Your task:
Only the lines from the one with "CONSULTANT (FIRME) POUR" through the final line below belong in the answer, copied exactly and without pictures.

Exercise data:
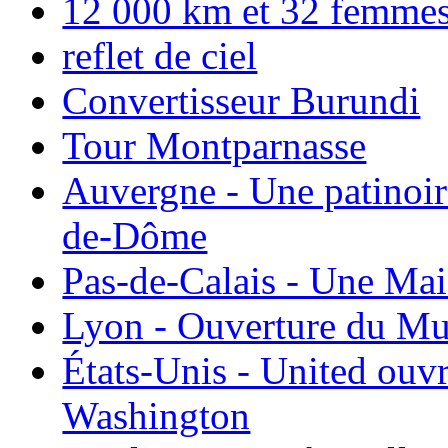
12 000 km et 32 femmes p
reflet de ciel
Convertisseur Burundi
Tour Montparnasse
Auvergne - Une patinoir
de-Dôme
Pas-de-Calais - Une Ma
Lyon - Ouverture du Mu
États-Unis - United ouv
Washington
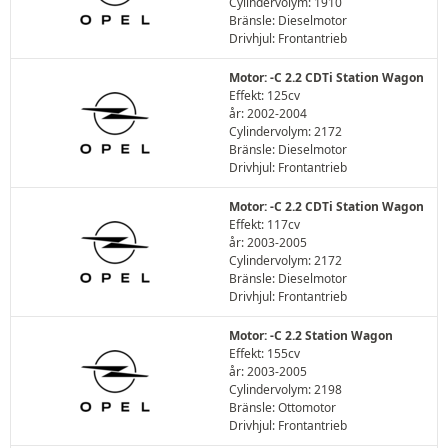
Cylindervolym: 1910
Bränsle: Dieselmotor
Drivhjul: Frontantrieb
Motor: -C 2.2 CDTi Station Wagon
Effekt: 125cv
år: 2002-2004
Cylindervolym: 2172
Bränsle: Dieselmotor
Drivhjul: Frontantrieb
Motor: -C 2.2 CDTi Station Wagon
Effekt: 117cv
år: 2003-2005
Cylindervolym: 2172
Bränsle: Dieselmotor
Drivhjul: Frontantrieb
Motor: -C 2.2 Station Wagon
Effekt: 155cv
år: 2003-2005
Cylindervolym: 2198
Bränsle: Ottomotor
Drivhjul: Frontantrieb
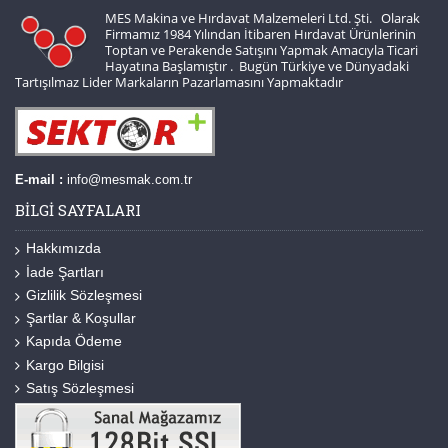
MES Makina ve Hırdavat Malzemeleri Ltd. Şti. Olarak
Firmamız 1984 Yılından İtibaren Hırdavat Ürünlerinin
Toptan ve Perakende Satışını Yapmak Amacıyla Ticari
Hayatına Başlamıştır . Bugün Türkiye ve Dünyadaki
Tartışılmaz Lider Markaların Pazarlamasını Yapmaktadır
E-mail :
info@mesmak.com.tr
BILGI SAYFALARI
Hakkımızda
İade Şartları
Gizlilik Sözleşmesi
Şartlar & Koşullar
Kapıda Ödeme
Kargo Bilgisi
Satış Sözleşmesi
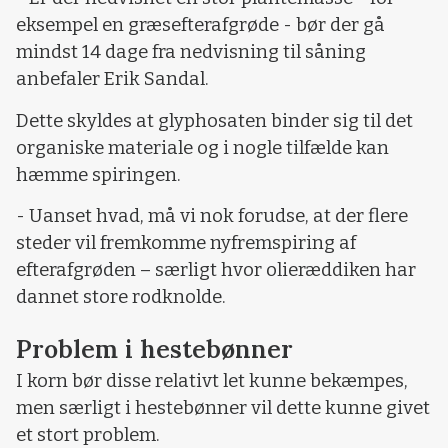
eksempel en græsefterafgrøde - bør der gå
mindst 14 dage fra nedvisning til såning
anbefaler Erik Sandal.
Dette skyldes at glyphosaten binder sig til det
organiske materiale og i nogle tilfælde kan
hæmme spiringen.
- Uanset hvad, må vi nok forudse, at der flere
steder vil fremkomme nyfremspiring af
efterafgrøden – særligt hvor olieræddiken har
dannet store rodknolde.
Problem i hestebønner
I korn bør disse relativt let kunne bekæmpes,
men særligt i hestebønner vil dette kunne givet
et stort problem.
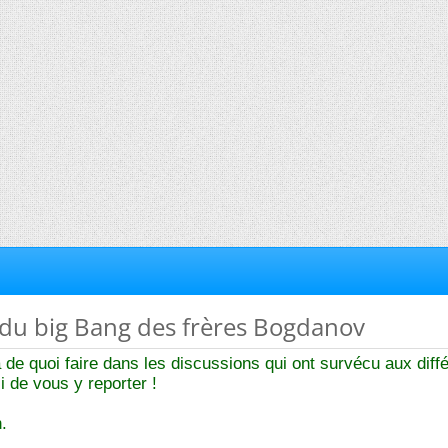
 du big Bang des frères Bogdanov
jà de quoi faire dans les discussions qui ont survécu aux diff
i de vous y reporter !
.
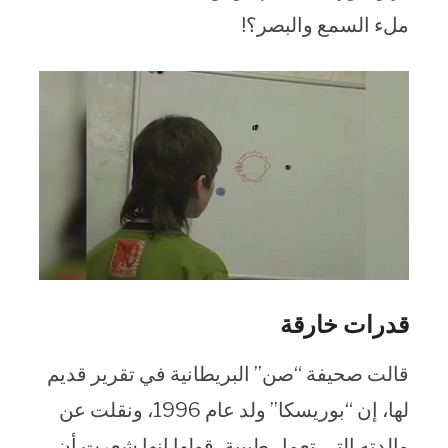
ملء السمع والبصر؟!
قدرات خارقة
قالت صحيفة “صن” البريطانية في تقرير قديم
لها، إن “بوريسكا” ولد عام 1996، ونقلت عن
والدته التي تعمل طبيبة، قولها إنها شعرت أن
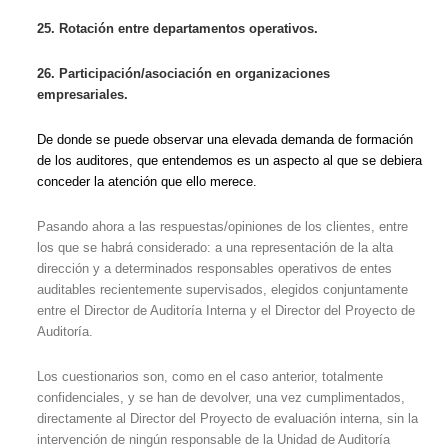
25. Rotación entre departamentos operativos.
26. Participación/asociación en organizaciones
empresariales.
De donde se puede observar una elevada demanda de formación
de los auditores, que entendemos es un aspecto al que se debiera
conceder la atención que ello merece.
Pasando ahora a las respuestas/opiniones de los clientes, entre
los que se habrá considerado: a una representación de la alta
dirección y a determinados responsables operativos de entes
auditables recientemente supervisados, elegidos conjuntamente
entre el Director de Auditoría Interna y el Director del Proyecto de
Auditoría.
Los cuestionarios son, como en el caso anterior, totalmente
confidenciales, y se han de devolver, una vez cumplimentados,
directamente al Director del Proyecto de evaluación interna, sin la
intervención de ningún responsable de la Unidad de Auditoría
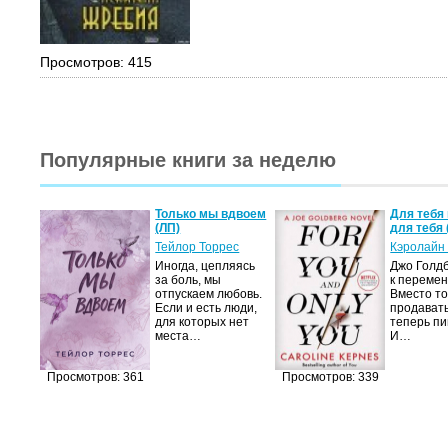
Просмотров: 415
Популярные книги за неделю
а не
Только мы вдвоем
Для тебя 
(ЛП)
для тебя 
ние…
Тейлор Торрес
Кэролайн
Иногда, цепляясь
Джо Голдб
тор
за боль, мы
к перемен
но-
отпускаем любовь.
Вместо то
Если и есть люди,
продавать
,
для которых нет
теперь пи
мир
места…
И…
яще…
Просмотров: 361
Просмотров: 339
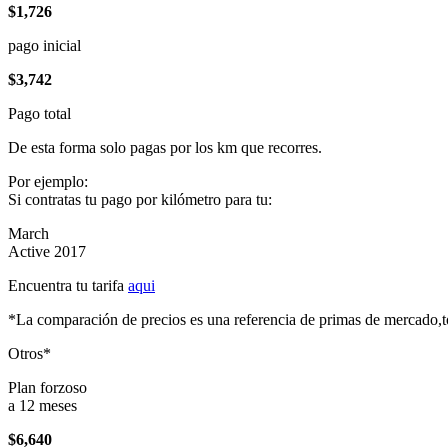
$1,726
pago inicial
$3,742
Pago total
De esta forma solo pagas por los km que recorres.
Por ejemplo:
Si contratas tu pago por kilómetro para tu:
March
Active 2017
Encuentra tu tarifa
aqui
*La comparación de precios es una referencia de primas de mercado,to
Otros*
Plan forzoso
a 12 meses
$6,640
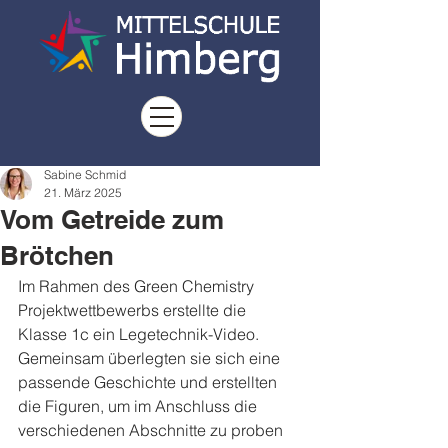
Sabine Schmid
21. März 2025
Vom Getreide zum
Brötchen
Im Rahmen des Green Chemistry 
Projektwettbewerbs erstellte die 
Klasse 1c ein Legetechnik-Video. 
Gemeinsam überlegten sie sich eine 
passende Geschichte und erstellten 
die Figuren, um im Anschluss die 
verschiedenen Abschnitte zu proben 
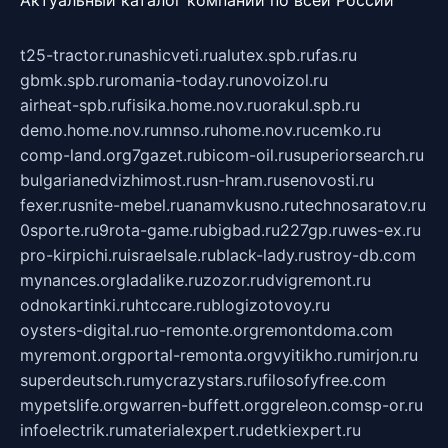
Актуальный каталог компаний по всей России
t25-tractor.ru
nashicveti.ru
alutex.spb.ru
fas.ru
gbmk.spb.ru
romania-today.ru
novoizol.ru
airheat-spb.ru
fisika.home.nov.ru
orakul.spb.ru
demo.home.nov.ru
mnso.ru
home.nov.ru
cemko.ru
comp-land.org
7gazet.ru
bicom-oil.ru
superiorsearch.ru
bulgarianedvizhimost.ru
sn-hram.ru
senovosti.ru
fexer.ru
snite-mebel.ru
anamvkusno.ru
technosaratov.ru
0sporte.ru
9rota-game.ru
bigbad.ru
227gp.ru
wes-ex.ru
pro-kirpichi.ru
israelsale.ru
black-lady.ru
stroy-db.com
mynances.org
ladalike.ru
zozor.ru
dvigremont.ru
odnokartinki.ru
htccare.ru
blogizotovoy.ru
oysters-digital.ru
o-remonte.org
remontdoma.com
myremont.org
portal-remonta.org
vyitikho.ru
mirjon.ru
superdeutsch.ru
mycrazystars.ru
filosofyfree.com
mypetslife.org
warren-buffett.org
greleon.com
sp-or.ru
infoelectrik.ru
materialexpert.ru
detkiexpert.ru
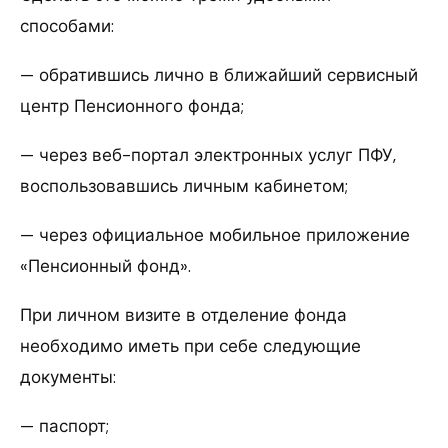
способами:
— обратившись лично в ближайший сервисный
центр Пенсионного фонда;
— через веб-портал электронных услуг ПФУ,
воспользовавшись личным кабинетом;
— через официальное мобильное приложение
«Пенсионный фонд».
При личном визите в отделение фонда
необходимо иметь при себе следующие
документы:
— паспорт;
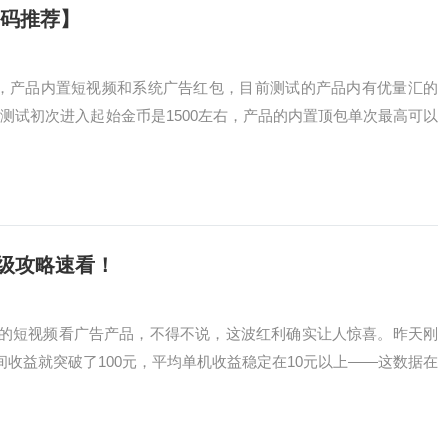
首码推荐】
6日，产品内置短视频和系统广告红包，目前测试的产品内有优量汇的
测试初次进入起始金币是1500左右，产品的内置顶包单次最高可以
姆级攻略速看！
”的短视频看广告产品，不得不说，这波红利确实让人惊喜。昨天刚
间收益就突破了100元，平均单机收益稳定在10元以上——这数据在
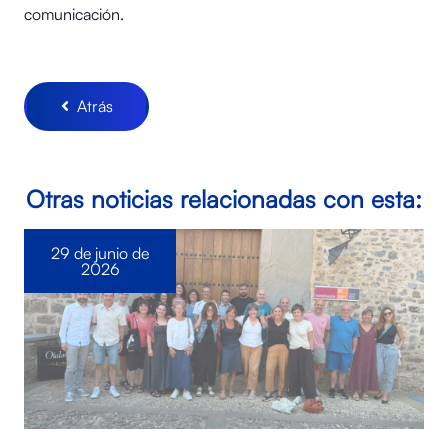
comunicación.
Atrás
Otras noticias relacionadas con esta:
29 de junio de
2026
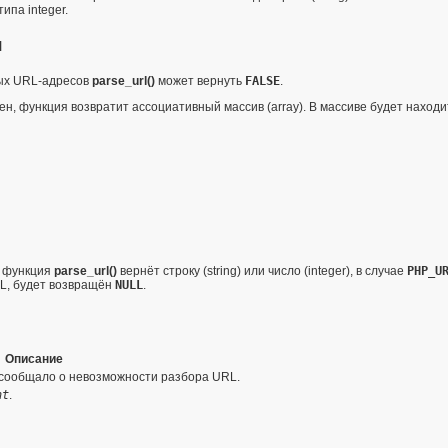
 типа
integer
.
я
ных URL-адресов
parse_url()
может вернуть
FALSE
.
н, функция возвратит ассоциативный массив (
array
). В массиве будет наход
 функция
parse_url()
вернёт строку (
string
) или число (
integer
), в случае
PHP_U
RL, будет возвращён
NULL
.
Описание
 сообщало о невозможности разбора URL.
nt
.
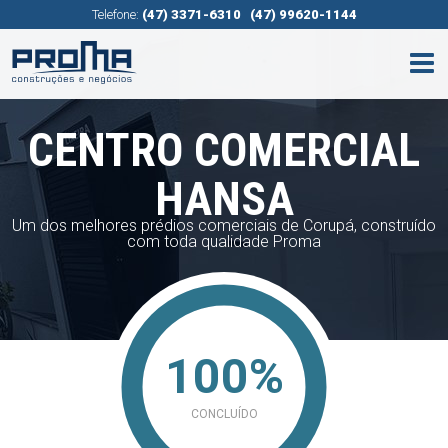
Telefone:
(47) 3371-6310
(47) 99620-1144
CENTRO COMERCIAL
HANSA
Um dos melhores prédios comerciais de Corupá, construído
com toda qualidade Proma
100%
CONCLUÍDO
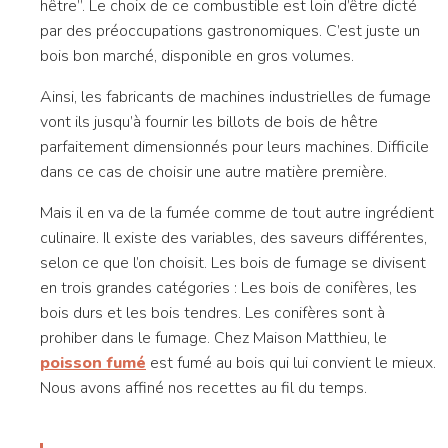
hêtre”. Le choix de ce combustible est loin d’être dicté
par des préoccupations gastronomiques. C’est juste un
bois bon marché, disponible en gros volumes.
Ainsi, les fabricants de machines industrielles de fumage
vont ils jusqu’à fournir les billots de bois de hêtre
parfaitement dimensionnés pour leurs machines. Difficile
dans ce cas de choisir une autre matière première.
Mais il en va de la fumée comme de tout autre ingrédient
culinaire. Il existe des variables, des saveurs différentes,
selon ce que l’on choisit. Les bois de fumage se divisent
en trois grandes catégories : Les bois de conifères, les
bois durs et les bois tendres. Les conifères sont à
prohiber dans le fumage. Chez Maison Matthieu, le
poisson fumé
est fumé au bois qui lui convient le mieux.
Nous avons affiné nos recettes au fil du temps.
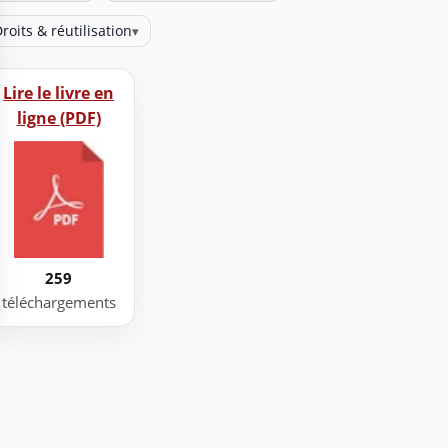
roits & réutilisation
▾
Lire le livre en
ligne (PDF)
259
téléchargements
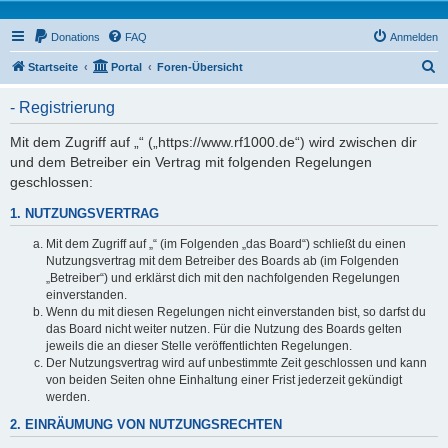
Donations
FAQ
Anmelden
S
Startseite
Portal
Foren-Übersicht
u
- Registrierung
c
h
Mit dem Zugriff auf „“ („https://www.rf1000.de“) wird zwischen dir
und dem Betreiber ein Vertrag mit folgenden Regelungen
e
geschlossen:
1. NUTZUNGSVERTRAG
Mit dem Zugriff auf „“ (im Folgenden „das Board“) schließt du einen
Nutzungsvertrag mit dem Betreiber des Boards ab (im Folgenden
„Betreiber“) und erklärst dich mit den nachfolgenden Regelungen
einverstanden.
Wenn du mit diesen Regelungen nicht einverstanden bist, so darfst du
das Board nicht weiter nutzen. Für die Nutzung des Boards gelten
jeweils die an dieser Stelle veröffentlichten Regelungen.
Der Nutzungsvertrag wird auf unbestimmte Zeit geschlossen und kann
von beiden Seiten ohne Einhaltung einer Frist jederzeit gekündigt
werden.
2. EINRÄUMUNG VON NUTZUNGSRECHTEN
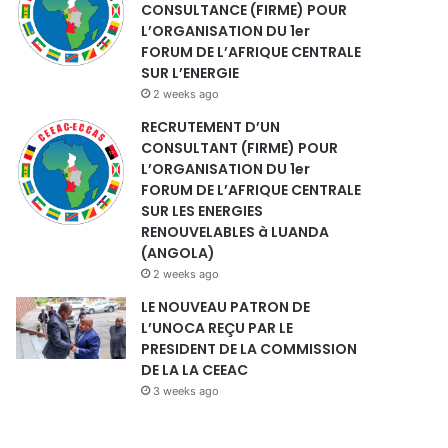
CONSULTANCE (FIRME) POUR
L’ORGANISATION DU 1er
FORUM DE L’AFRIQUE CENTRALE
SUR L’ENERGIE
2 weeks ago
RECRUTEMENT D’UN
CONSULTANT (FIRME) POUR
L’ORGANISATION DU 1er
FORUM DE L’AFRIQUE CENTRALE
SUR LES ENERGIES
RENOUVELABLES à LUANDA
(ANGOLA)
2 weeks ago
LE NOUVEAU PATRON DE
L’UNOCA REÇU PAR LE
PRESIDENT DE LA COMMISSION
DE LA LA CEEAC
3 weeks ago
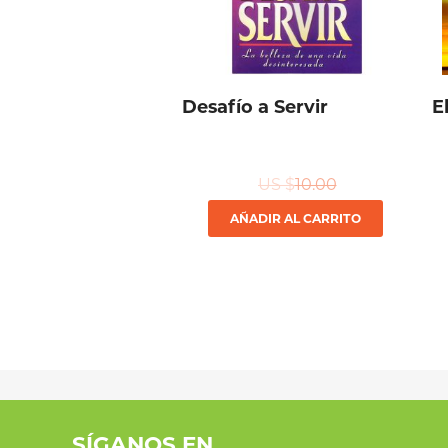
Desafío a Servir
E
US $
10.00
AÑADIR AL CARRITO
SÍGANOS EN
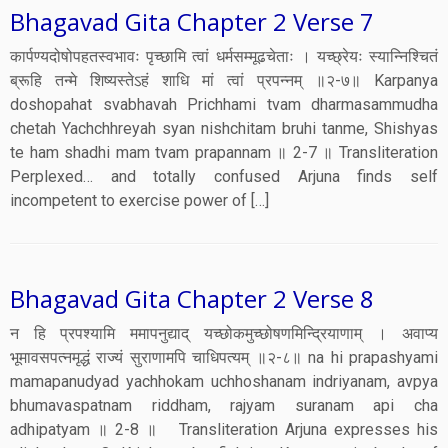
Bhagavad Gita Chapter 2 Verse 7
कार्पण्यदोषोपहतस्वभावः पृच्छामि त्वां धर्मसम्मूढचेताः । यच्छ्रेयः स्यान्निश्चितं
ब्रूहि तन्मे शिष्यस्तेऽहं शाधि मां त्वां प्रपन्नम् ॥२-७॥ Karpanya
doshopahat svabhavah Prichhami tvam dharmasammudha
chetah Yachchhreyah syan nishchitam bruhi tanme, Shishyas
te ham shadhi mam tvam prapannam ॥ 2-7 ॥ Transliteration
Perplexed… and totally confused Arjuna finds self
incompetent to exercise power of […]
Bhagavad Gita Chapter 2 Verse 8
न हि प्रपश्यामि ममापनुद्याद् यच्छोकमुच्छोषणमिन्द्रियाणाम् । अवाप्य
भूमावसपत्नमृद्धं राज्यं सुराणामपि चाधिपत्यम् ॥२-८॥ na hi prapashyami
mamapanudyad yachhokam uchhoshanam indriyanam, avpya
bhumavaspatnam riddham, rajyam suranam api cha
adhipatyam ॥ 2-8 ॥ Transliteration Arjuna expresses his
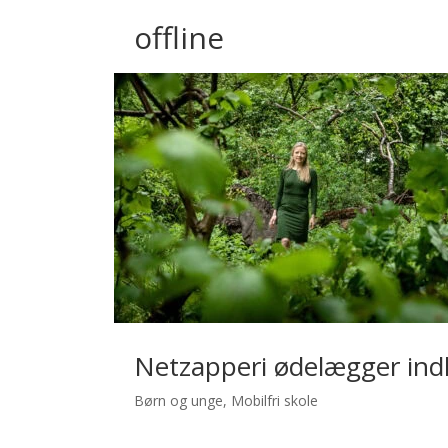
offline
Netzapperi ødelægger ind
Børn og unge
,
Mobilfri skole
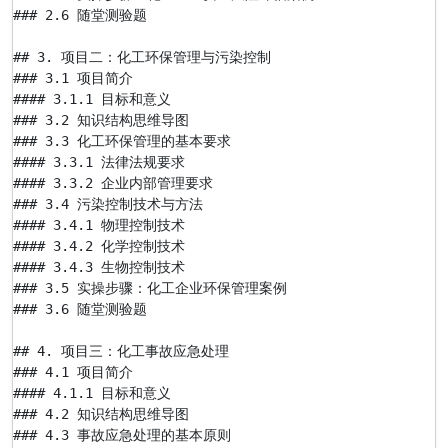
### 2.6 随堂测验题

## 3. 项目二：化工环保管理与污染控制

### 3.1 项目简介

#### 3.1.1 目标和意义

### 3.2 知识结构思维导图

### 3.3 化工环保管理的基本要求

#### 3.3.1 法律法规要求

#### 3.3.2 企业内部管理要求

### 3.4 污染控制技术与方法

#### 3.4.1 物理控制技术

#### 3.4.2 化学控制技术

#### 3.4.3 生物控制技术

### 3.5 实操步骤：化工企业环保管理案例

### 3.6 随堂测验题

## 4. 项目三：化工事故应急处理

### 4.1 项目简介

#### 4.1.1 目标和意义

### 4.2 知识结构思维导图

### 4.3 事故应急处理的基本原则
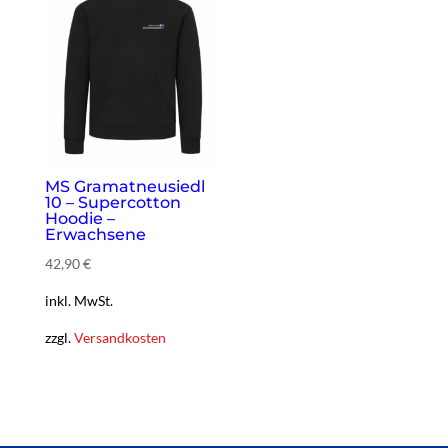
MS Gramatneusiedl
10 – Supercotton
Hoodie –
Erwachsene
42,90
€
inkl. MwSt.
zzgl.
Versandkosten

Written solution:
CONSULTANT (FIRME) POUR
L’ORGANISATION DU 1er
FORUM DE L’AFRIQUE CENTRALE
SUR LES ENERGIES
RENOUVELABLES à LUANDA
(ANGOLA)
2 weeks ago
LE NOUVEAU PATRON DE
L’UNOCA REÇU PAR LE
PRESIDENT DE LA COMMISSION
DE LA LA CEEAC
3 weeks ago
Desafío a Servir
E
US $
10.00
AÑADIR AL CARRITO
SÍGANOS EN
Bhagavad Gita Chapter 2 Verse 7
कार्पण्यदोषोपहतस्वभावः पृच्छामि त्वां धर्मसम्मूढचेताः । यच्छ्रेयः स्यान्निश्चितं
ब्रूहि तन्मे शिष्यस्तेऽहं शाधि मां त्वां प्रपन्नम् ॥२-७॥ Karpanya
doshopahat svabhavah Prichhami tvam dharmasammudha
chetah Yachchhreyah syan nishchitam bruhi tanme, Shishyas
te ham shadhi mam tvam prapannam ॥ 2-7 ॥ Transliteration
Perplexed… and totally confused Arjuna finds self
incompetent to exercise power of […]
Bhagavad Gita Chapter 2 Verse 8
न हि प्रपश्यामि ममापनुद्याद् यच्छोकमुच्छोषणमिन्द्रियाणाम् । अवाप्य
भूमावसपत्नमृद्धं राज्यं सुराणामपि चाधिपत्यम् ॥२-८॥ na hi prapashyami
mamapanudyad yachhokam uchhoshanam indriyanam, avpya
bhumavaspatnam riddham, rajyam suranam api cha
adhipatyam ॥ 2-8 ॥ Transliteration Arjuna expresses his
offline
Netzapperi ødelægger ind
Børn og unge
,
Mobilfri skole
### 2.6 随堂测验题

## 3. 项目二：化工环保管理与污染控制

### 3.1 项目简介

#### 3.1.1 目标和意义

### 3.2 知识结构思维导图

### 3.3 化工环保管理的基本要求

#### 3.3.1 法律法规要求

#### 3.3.2 企业内部管理要求

### 3.4 污染控制技术与方法

#### 3.4.1 物理控制技术

#### 3.4.2 化学控制技术

#### 3.4.3 生物控制技术

### 3.5 实操步骤：化工企业环保管理案例

### 3.6 随堂测验题

## 4. 项目三：化工事故应急处理

### 4.1 项目简介

#### 4.1.1 目标和意义

### 4.2 知识结构思维导图

### 4.3 事故应急处理的基本原则
MS Gramatneusiedl
10 – Supercotton
Hoodie –
Erwachsene
42,90
€
inkl. MwSt.
zzgl.
Versandkosten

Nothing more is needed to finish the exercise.